# Unit Study for Harry Potter??



## christij (Mar 5, 2006)

Hello, ladies. 

I am helping my friend who is transitioning her two oldest 4th and 6th grade frm PS to homeschooling. Right now things are WS heavy and she is having a hardtime getting the girls to work. So we started talking about the girls interest. I found a great online sourse for the 4th grader for How To Train Your Dragon and am trying to find something for the Harry Potter series. There is a lot of info but I was hoping to find at least one of the books in a nice tidy print and go setup. My friend recently took a spill off her horse and has a cast on her right wrist and left elbow so trying to keep it fun but easy on her end! 

Thanks in advance! 
Christie


----------



## offthegrid (Aug 11, 2009)

Ooh, so fun! I have never seen actual unit study books, but there is so much you could do if the kids are well-versed in the books (as my kids are)....

Latin roots using spells...tons of options!

We've recently done some 1st & 3rd person writing -- e.g. rewrite a scene in your own words in 3rd person as the books are, and then write the scene again in 1st person choosing a character other than Harry as the writer.....

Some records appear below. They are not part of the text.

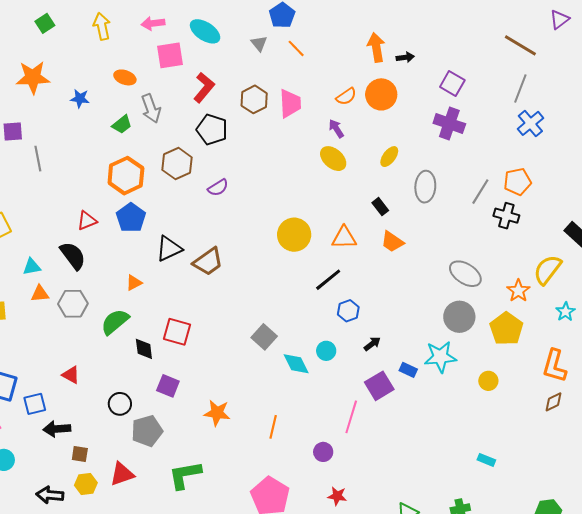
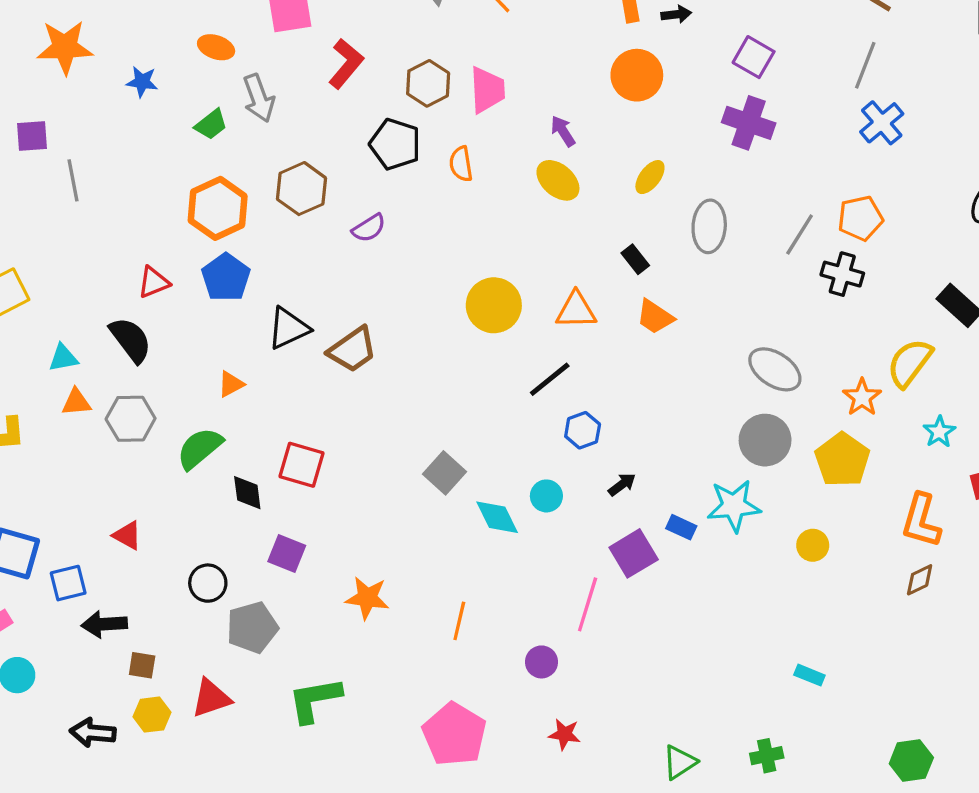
orange semicircle: (346, 96) -> (461, 164), moved, turned 115
black pentagon: (212, 130) -> (395, 144), moved

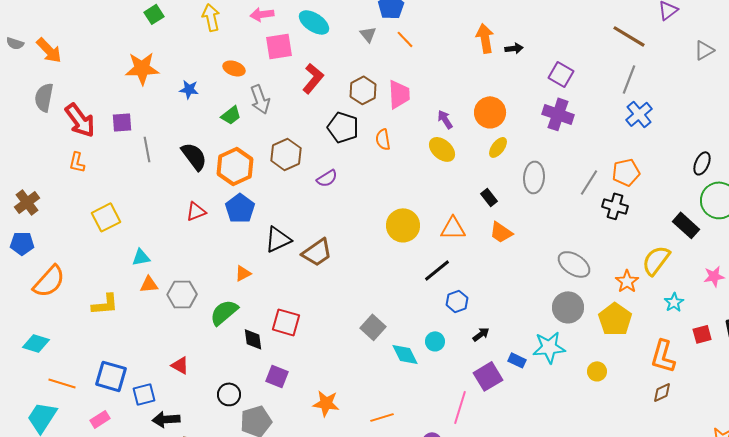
orange circle: (637, 75) -> (490, 112), moved
black semicircle: (131, 340) -> (194, 156), moved
orange line: (459, 621) -> (382, 417), turned 60

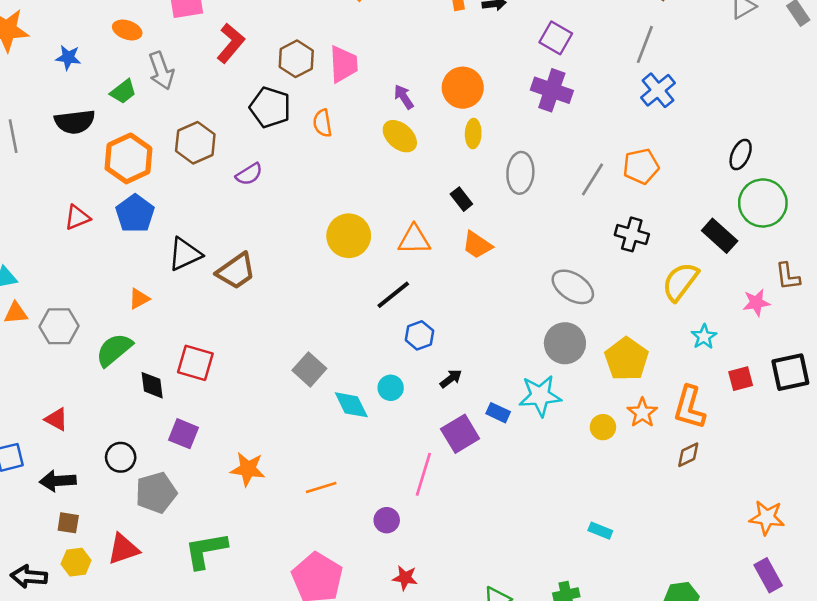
yellow ellipse: (498, 147) -> (473, 134), turned -35
black semicircle: (194, 156) -> (75, 122), moved, turned 120
black cross: (615, 206) -> (632, 234), moved
orange star: (627, 281) -> (642, 413), moved
black arrow: (166, 419) -> (58, 481), moved

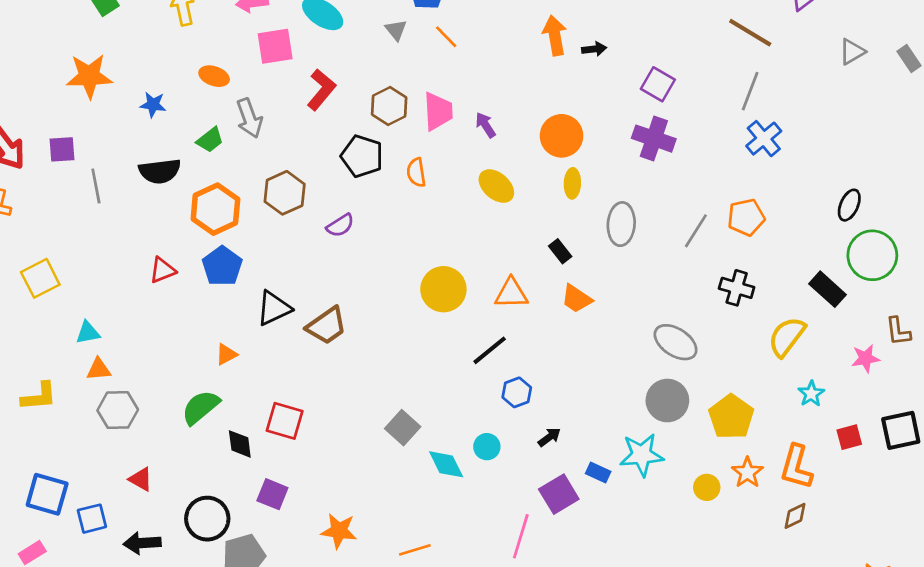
purple arrow: (404, 97) -> (486, 125), moved
gray hexagon: (59, 326) -> (118, 410), moved
black circle: (121, 457) -> (207, 519), size x1.4

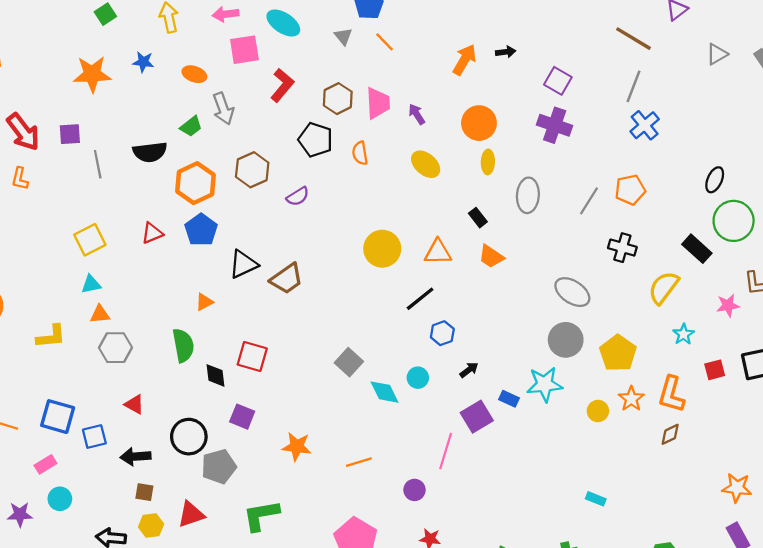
orange arrow: (555, 35) -> (465, 60), moved, turned 40
blue star: (153, 105) -> (143, 62), moved
yellow square: (40, 278) -> (90, 240), moved
green semicircle: (200, 407) -> (183, 345), turned 120

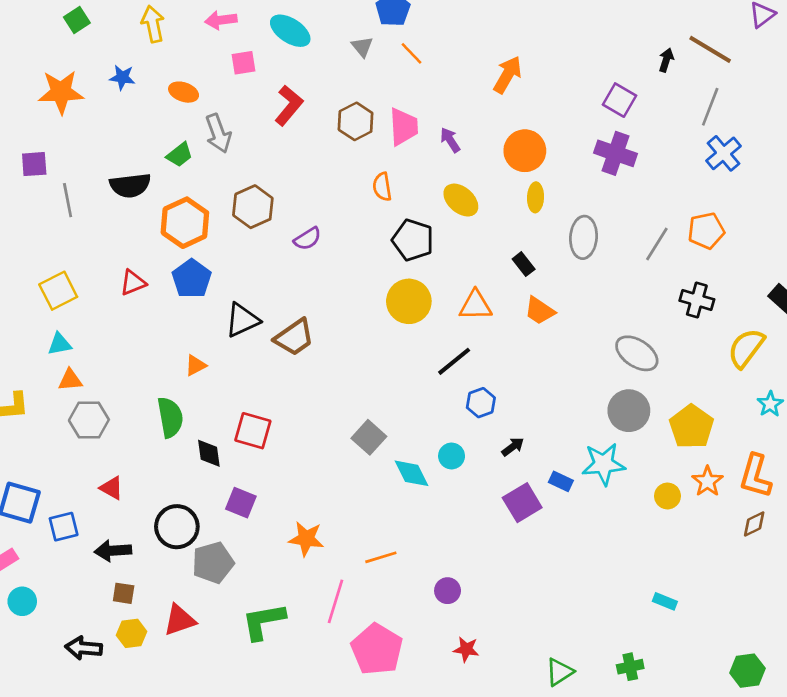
pink square: (244, 50) -> (244, 63), size x0.7
black arrow: (506, 52) -> (666, 60), moved, turned -66
black pentagon: (316, 140) -> (413, 240), moved
pink line: (446, 451) -> (336, 601), moved

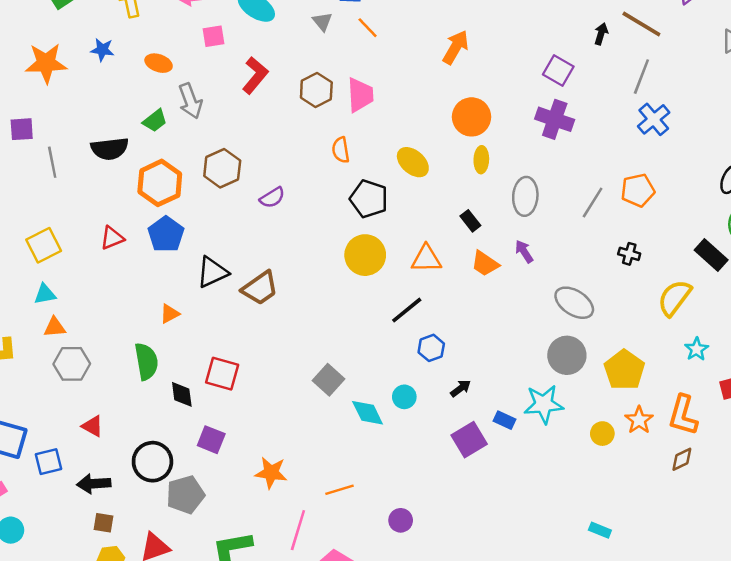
purple arrow: (450, 140) -> (524, 251), moved
black cross: (697, 300) -> (629, 254), size x0.7

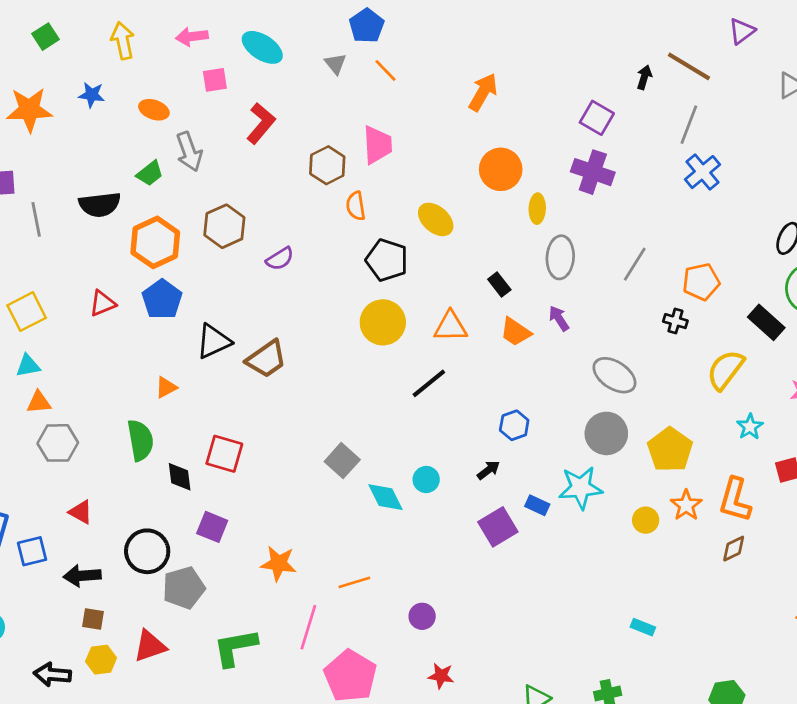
brown hexagon: (316, 90) -> (327, 165), moved
yellow ellipse: (481, 160) -> (537, 209), moved
orange pentagon: (638, 190) -> (701, 282), moved
blue hexagon: (431, 348) -> (514, 425), moved

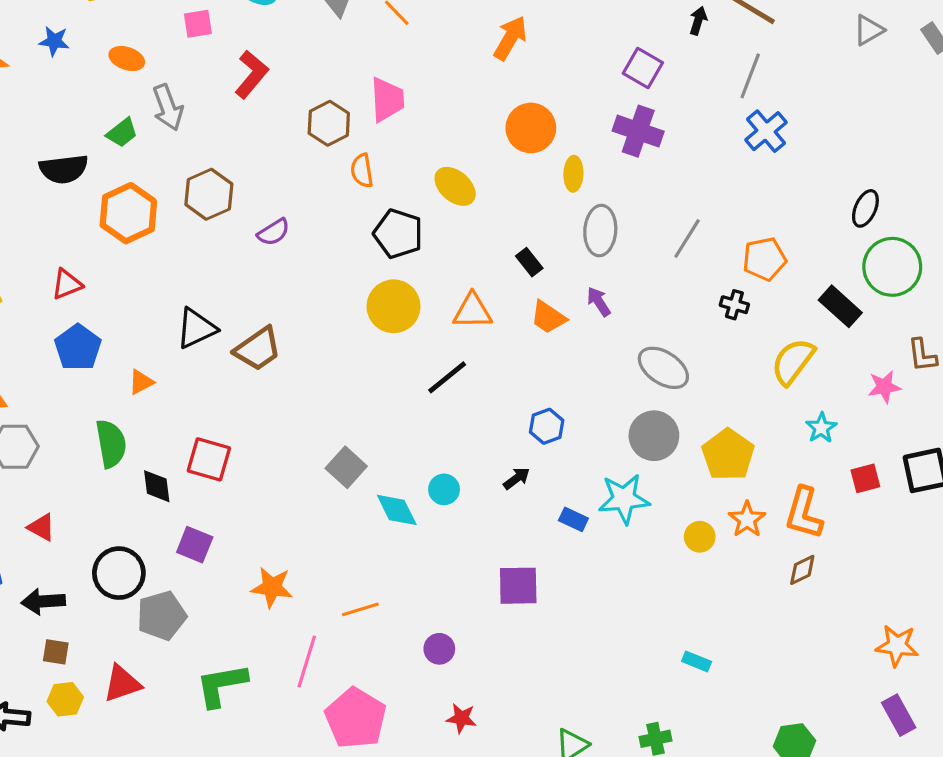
blue pentagon: (162, 299) -> (78, 347), moved
purple square: (498, 527) -> (518, 586), moved, turned 30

More writing - add a character to the story and write a new scene/theme/idea...

Math - money exchange between muggle money and wizard money...make up an exchange rate and figure out how much wizard money you would need to buy groceries, clothing, etc.

Ah, could go on and on. I'd love to do a whole HP unit study.


----------



## KyMama (Jun 15, 2011)

If your friend doesn't mind paying for it you should look at CurrClick. The link should take you to my search results for Harry Potter. 

HTH


----------